Brief:
Transcribe every entry word for word, leaving out all images.
*** Given entries ***
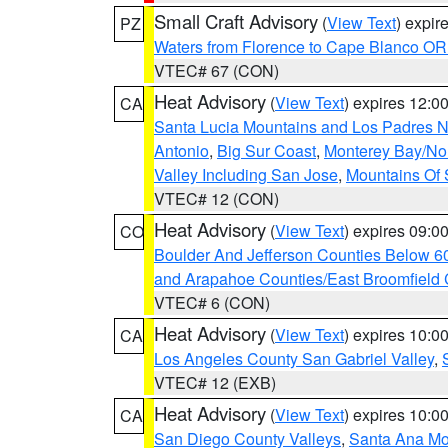
Small Craft Advisory
(
View Text
) expi
PZ
Waters from Florence to Cape Blanco OR
VTEC# 67 (CON)
Heat Advisory
(
View Text
) expires 12:
CA
Santa Lucia Mountains and Los Padres Na
Antonio
,
Big Sur Coast
,
Monterey Bay/Nort
Valley Including San Jose
,
Mountains Of 
VTEC# 12 (CON)
Heat Advisory
(
View Text
) expires 09:
CO
Boulder And Jefferson Counties Below 6
and Arapahoe Counties/East Broomfield 
VTEC# 6 (CON)
Heat Advisory
(
View Text
) expires 10:
CA
Los Angeles County San Gabriel Valley
,
VTEC# 12 (EXB)
Heat Advisory
(
View Text
) expires 10:
CA
San Diego County Valleys
,
Santa Ana Mou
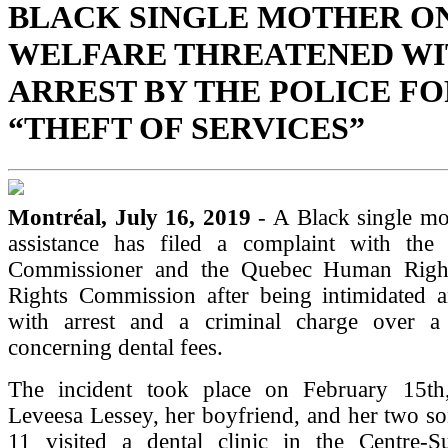
BLACK SINGLE MOTHER O
WELFARE THREATENED W
ARREST BY THE POLICE FO
“THEFT OF SERVICES”
Montréal, July 16, 2019
- A Black single mo
assistance has filed a complaint with the 
Commissioner and the Quebec Human Righ
Rights Commission after being intimidated a
with arrest and a criminal charge over a
concerning dental fees.
The incident took place on February 15t
Leveesa Lessey, her boyfriend, and her two s
11 visited a dental clinic in the Centre-Su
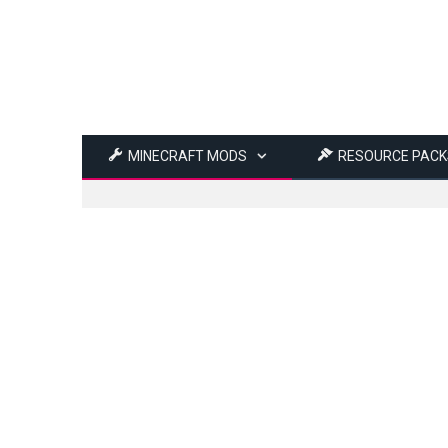
MINECRAFT MODS
RESOURCE PACK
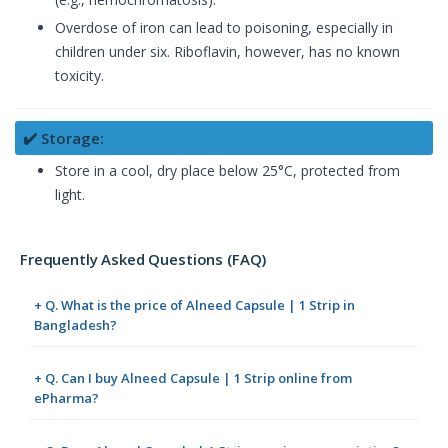
Overdose of iron can lead to poisoning, especially in
children under six. Riboflavin, however, has no known
toxicity.
✔️ Storage:
Store in a cool, dry place below 25°C, protected from
light.
Frequently Asked Questions (FAQ)
+ Q. What is the price of Alneed Capsule | 1 Strip in
Bangladesh?
+ Q. Can I buy Alneed Capsule | 1 Strip online from
ePharma?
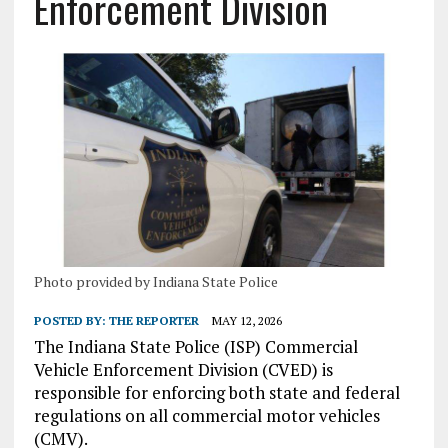
Enforcement Division
Photo provided by Indiana State Police
POSTED BY:
THE REPORTER
MAY 12, 2026
The Indiana State Police (ISP) Commercial
Vehicle Enforcement Division (CVED) is
responsible for enforcing both state and federal
regulations on all commercial motor vehicles
(CMV).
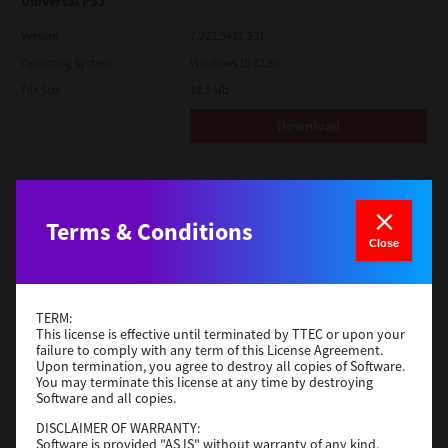
Universal PS3
Version
7.222.5412.231
Operating System
Windows 10 32 Bit
File Size
18.5 Mb
Download
Red Hat Linux
Version
7.119.4.0
Terms & Conditions
Close
Operating System
Unix Filter
File Size
1 Mb
Download
TERM:
This license is effective until terminated by TTEC or upon your
failure to comply with any term of this License Agreement.
Upon termination, you agree to destroy all copies of Software.
Universal 2
You may terminate this license at any time by destroying
Software and all copies.
Version
7.222.5412.231
DISCLAIMER OF WARRANTY:
Operating System
Windows 10 32 Bit
Software is provided "AS IS" without warranty of any kind,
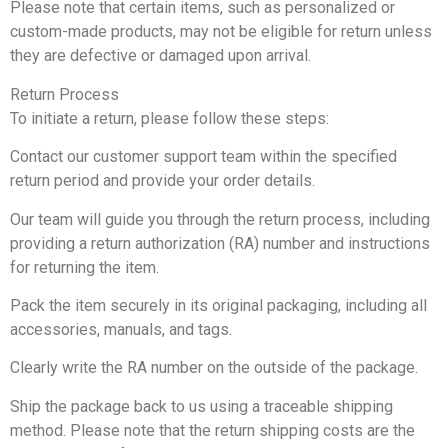
Please note that certain items, such as personalized or
custom-made products, may not be eligible for return unless
they are defective or damaged upon arrival.
Return Process
To initiate a return, please follow these steps:
Contact our customer support team within the specified
return period and provide your order details.
Our team will guide you through the return process, including
providing a return authorization (RA) number and instructions
for returning the item.
Pack the item securely in its original packaging, including all
accessories, manuals, and tags.
Clearly write the RA number on the outside of the package.
Ship the package back to us using a traceable shipping
method. Please note that the return shipping costs are the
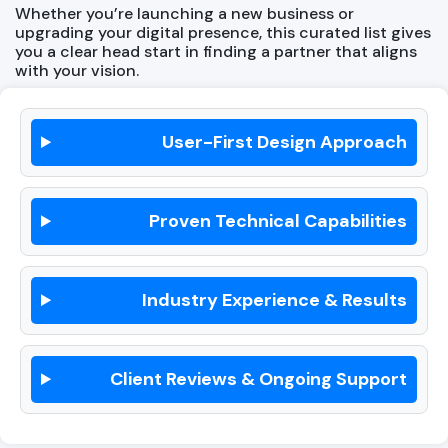
Whether you’re launching a new business or
upgrading your digital presence, this curated list gives
you a clear head start in finding a partner that aligns
with your vision.
User-First Design Approach
Proven Technical Capabilities
Industry Experience & Results
Client Reviews & Ongoing Support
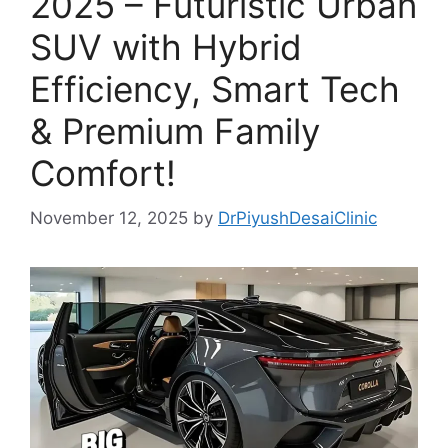
2025 – Futuristic Urban
SUV with Hybrid
Efficiency, Smart Tech
& Premium Family
Comfort!
November 12, 2025
by
DrPiyushDesaiClinic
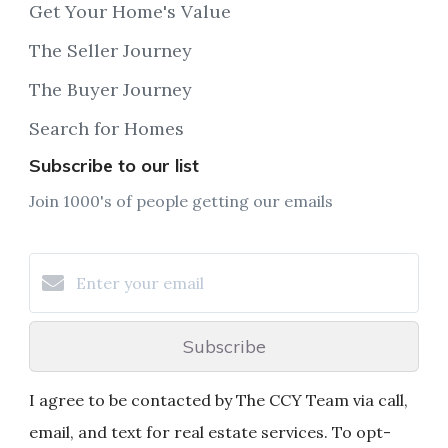
Get Your Home's Value
The Seller Journey
The Buyer Journey
Search for Homes
Subscribe to our list
Join 1000's of people getting our emails
Subscribe
I agree to be contacted by The CCY Team via call,
email, and text for real estate services. To opt-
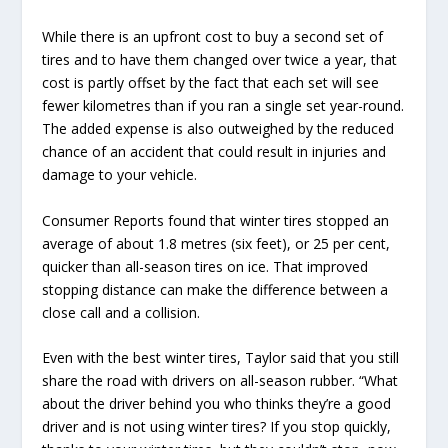
While there is an upfront cost to buy a second set of
tires and to have them changed over twice a year, that
cost is partly offset by the fact that each set will see
fewer kilometres than if you ran a single set year-round.
The added expense is also outweighed by the reduced
chance of an accident that could result in injuries and
damage to your vehicle.
Consumer Reports found that winter tires stopped an
average of about 1.8 metres (six feet), or 25 per cent,
quicker than all-season tires on ice. That improved
stopping distance can make the difference between a
close call and a collision.
Even with the best winter tires, Taylor said that you still
share the road with drivers on all-season rubber. “What
about the driver behind you who thinks they’re a good
driver and is not using winter tires? If you stop quickly,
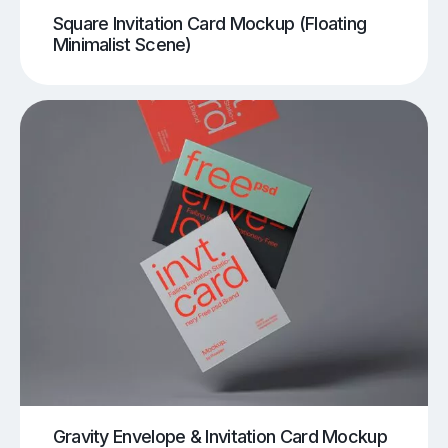
Square Invitation Card Mockup (Floating
Minimalist Scene)
Gravity Envelope & Invitation Card Mockup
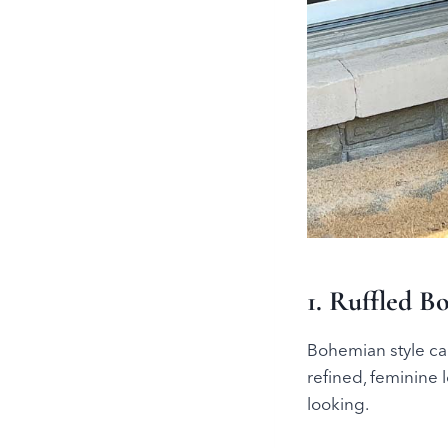
1. Ruffled B
Bohemian style can
refined, feminine 
looking.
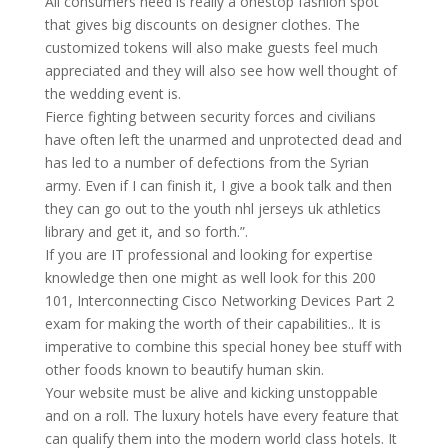
All consumers need is really a onestop fashion spot
that gives big discounts on designer clothes. The
customized tokens will also make guests feel much
appreciated and they will also see how well thought of
the wedding event is.
Fierce fighting between security forces and civilians
have often left the unarmed and unprotected dead and
has led to a number of defections from the Syrian
army. Even if I can finish it, I give a book talk and then
they can go out to the youth nhl jerseys uk athletics
library and get it, and so forth.”.
If you are IT professional and looking for expertise
knowledge then one might as well look for this 200
101, Interconnecting Cisco Networking Devices Part 2
exam for making the worth of their capabilities.. It is
imperative to combine this special honey bee stuff with
other foods known to beautify human skin.
Your website must be alive and kicking unstoppable
and on a roll. The luxury hotels have every feature that
can qualify them into the modern world class hotels. It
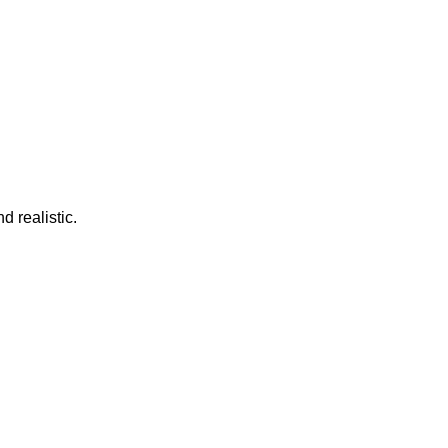
d realistic.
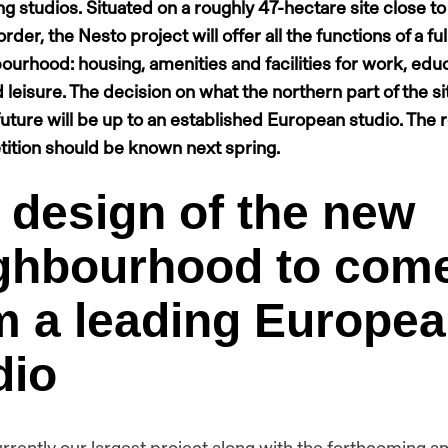
ng studios. Situated on a roughly 47-hectare site close to
rder, the Nesto project will offer all the functions of a fu
bourhood: housing, amenities and facilities for work, educ
 leisure. The decision on what the northern part of the sit
 future will be up to an established European studio. The r
ition should be known next spring.
 design of the new
ghbourhood to com
m a leading Europe
dio
urrently our largest project along with the forthcoming a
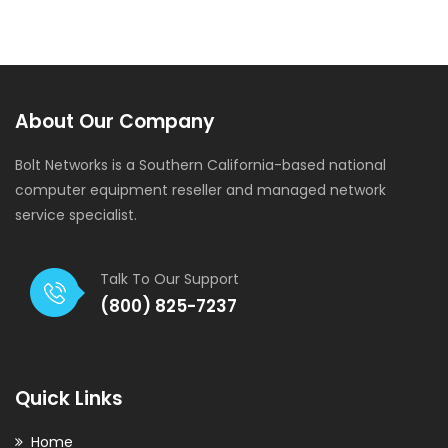
Product Engineering
About Our Company
Bolt Networks is a Southern California-based national
computer equipment reseller and managed network
service specialist.
Talk To Our Support
(800) 825-7237
Quick Links
Home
*** End of Given entries ***
Solution for this task:
Small Craft Advisory
(
View Text
) expi
PZ
Waters from Florence to Cape Blanco OR
VTEC# 67 (CON)
Heat Advisory
(
View Text
) expires 12:
CA
Santa Lucia Mountains and Los Padres Na
Antonio
,
Big Sur Coast
,
Monterey Bay/Nort
Valley Including San Jose
,
Mountains Of 
VTEC# 12 (CON)
Heat Advisory
(
View Text
) expires 09:
CO
Boulder And Jefferson Counties Below 6
and Arapahoe Counties/East Broomfield 
VTEC# 6 (CON)
Heat Advisory
(
View Text
) expires 10:
CA
Los Angeles County San Gabriel Valley
,
VTEC# 12 (EXB)
Heat Advisory
(
View Text
) expires 10:
CA
San Diego County Valleys
,
Santa Ana Mou
BLACK SINGLE MOTHER O
WELFARE THREATENED W
ARREST BY THE POLICE FO
“THEFT OF SERVICES”
Montréal, July 16, 2019
- A Black single mo
assistance has filed a complaint with the 
Commissioner and the Quebec Human Righ
Rights Commission after being intimidated a
with arrest and a criminal charge over a
concerning dental fees.
The incident took place on February 15t
Leveesa Lessey, her boyfriend, and her two s
11 visited a dental clinic in the Centre-Su
MINECRAFT MODS
RESOURCE PACK
Overdose of iron can lead to poisoning, especially in
children under six. Riboflavin, however, has no known
toxicity.
✔️ Storage:
Store in a cool, dry place below 25°C, protected from
light.
Frequently Asked Questions (FAQ)
+ Q. What is the price of Alneed Capsule | 1 Strip in
Bangladesh?
+ Q. Can I buy Alneed Capsule | 1 Strip online from
ePharma?
Enforcement Division
Photo provided by Indiana State Police
POSTED BY:
THE REPORTER
MAY 12, 2026
The Indiana State Police (ISP) Commercial
Vehicle Enforcement Division (CVED) is
responsible for enforcing both state and federal
regulations on all commercial motor vehicles
(CMV).
Universal PS3
Version
7.222.5412.231
Operating System
Windows 10 32 Bit
File Size
18.5 Mb
Download
Red Hat Linux
Version
7.119.4.0
Terms & Conditions
Close
Operating System
Unix Filter
File Size
1 Mb
Download
TERM:
This license is effective until terminated by TTEC or upon your
failure to comply with any term of this License Agreement.
Upon termination, you agree to destroy all copies of Software.
Universal 2
You may terminate this license at any time by destroying
Software and all copies.
Version
7.222.5412.231
DISCLAIMER OF WARRANTY:
Operating System
Windows 10 32 Bit
Software is provided "AS IS" without warranty of any kind,
Please note that certain items, such as personalized or
custom-made products, may not be eligible for return unless
they are defective or damaged upon arrival.
Return Process
To initiate a return, please follow these steps:
Contact our customer support team within the specified
return period and provide your order details.
Our team will guide you through the return process, including
providing a return authorization (RA) number and instructions
for returning the item.
Pack the item securely in its original packaging, including all
accessories, manuals, and tags.
Clearly write the RA number on the outside of the package.
Ship the package back to us using a traceable shipping
method. Please note that the return shipping costs are the
Whether you’re launching a new business or
upgrading your digital presence, this curated list gives
you a clear head start in finding a partner that aligns
with your vision.
User-First Design Approach
Proven Technical Capabilities
Industry Experience & Results
Client Reviews & Ongoing Support
2025 – Futuristic Urban
SUV with Hybrid
Efficiency, Smart Tech
& Premium Family
Comfort!
November 12, 2025
by
DrPiyushDesaiClinic
Get Your Home's Value
The Seller Journey
The Buyer Journey
Search for Homes
Subscribe to our list
Join 1000's of people getting our emails
Subscribe
I agree to be contacted by The CCY Team via call,
email, and text for real estate services. To opt-
While there is an upfront cost to buy a second set of
tires and to have them changed over twice a year, that
cost is partly offset by the fact that each set will see
fewer kilometres than if you ran a single set year-round.
The added expense is also outweighed by the reduced
chance of an accident that could result in injuries and
damage to your vehicle.
Consumer Reports found that winter tires stopped an
average of about 1.8 metres (six feet), or 25 per cent,
quicker than all-season tires on ice. That improved
stopping distance can make the difference between a
close call and a collision.
Even with the best winter tires, Taylor said that you still
share the road with drivers on all-season rubber. “What
about the driver behind you who thinks they’re a good
driver and is not using winter tires? If you stop quickly,
Square Invitation Card Mockup (Floating
Minimalist Scene)
Gravity Envelope & Invitation Card Mockup
1. Ruffled B
Bohemian style can
refined, feminine 
looking.
All consumers need is really a onestop fashion spot
that gives big discounts on designer clothes. The
customized tokens will also make guests feel much
appreciated and they will also see how well thought of
the wedding event is.
Fierce fighting between security forces and civilians
have often left the unarmed and unprotected dead and
has led to a number of defections from the Syrian
army. Even if I can finish it, I give a book talk and then
they can go out to the youth nhl jerseys uk athletics
library and get it, and so forth.”.
If you are IT professional and looking for expertise
knowledge then one might as well look for this 200
101, Interconnecting Cisco Networking Devices Part 2
exam for making the worth of their capabilities.. It is
imperative to combine this special honey bee stuff with
other foods known to beautify human skin.
Your website must be alive and kicking unstoppable
and on a roll. The luxury hotels have every feature that
can qualify them into the modern world class hotels. It
d realistic.
ng studios. Situated on a roughly 47-hectare site close to
rder, the Nesto project will offer all the functions of a fu
bourhood: housing, amenities and facilities for work, educ
 leisure. The decision on what the northern part of the sit
 future will be up to an established European studio. The r
ition should be known next spring.
 design of the new
ghbourhood to com
m a leading Europe
dio
urrently our largest project along with the forthcoming a
Product Engineering
About Our Company
Bolt Networks is a Southern California-based national
computer equipment reseller and managed network
service specialist.
Talk To Our Support
(800) 825-7237
Quick Links
Home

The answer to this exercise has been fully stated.